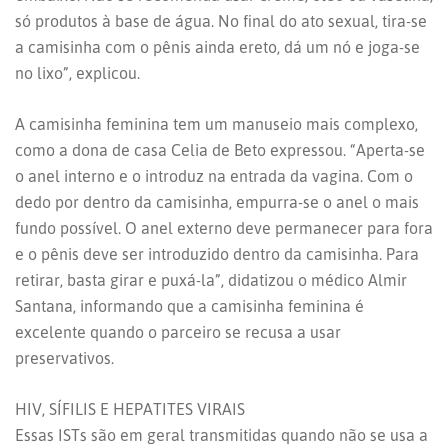
só produtos à base de água. No final do ato sexual, tira-se
a camisinha com o pênis ainda ereto, dá um nó e joga-se
no lixo”, explicou.
A camisinha feminina tem um manuseio mais complexo,
como a dona de casa Celia de Beto expressou. “Aperta-se
o anel interno e o introduz na entrada da vagina. Com o
dedo por dentro da camisinha, empurra-se o anel o mais
fundo possível. O anel externo deve permanecer para fora
e o pênis deve ser introduzido dentro da camisinha. Para
retirar, basta girar e puxá-la”, didatizou o médico Almir
Santana, informando que a camisinha feminina é
excelente quando o parceiro se recusa a usar
preservativos.
HIV, SÍFILIS E HEPATITES VIRAIS
Essas ISTs são em geral transmitidas quando não se usa a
========================================
What is needed is a verbatim transcription of the records, minus the pictures.

• [Result for this task]
só produtos à base de água. No final do ato sexual, tira-se
a camisinha com o pênis ainda ereto, dá um nó e joga-se
no lixo”, explicou.
A camisinha feminina tem um manuseio mais complexo,
como a dona de casa Celia de Beto expressou. “Aperta-se
o anel interno e o introduz na entrada da vagina. Com o
dedo por dentro da camisinha, empurra-se o anel o mais
fundo possível. O anel externo deve permanecer para fora
e o pênis deve ser introduzido dentro da camisinha. Para
retirar, basta girar e puxá-la”, didatizou o médico Almir
Santana, informando que a camisinha feminina é
excelente quando o parceiro se recusa a usar
preservativos.
HIV, SÍFILIS E HEPATITES VIRAIS
Essas ISTs são em geral transmitidas quando não se usa a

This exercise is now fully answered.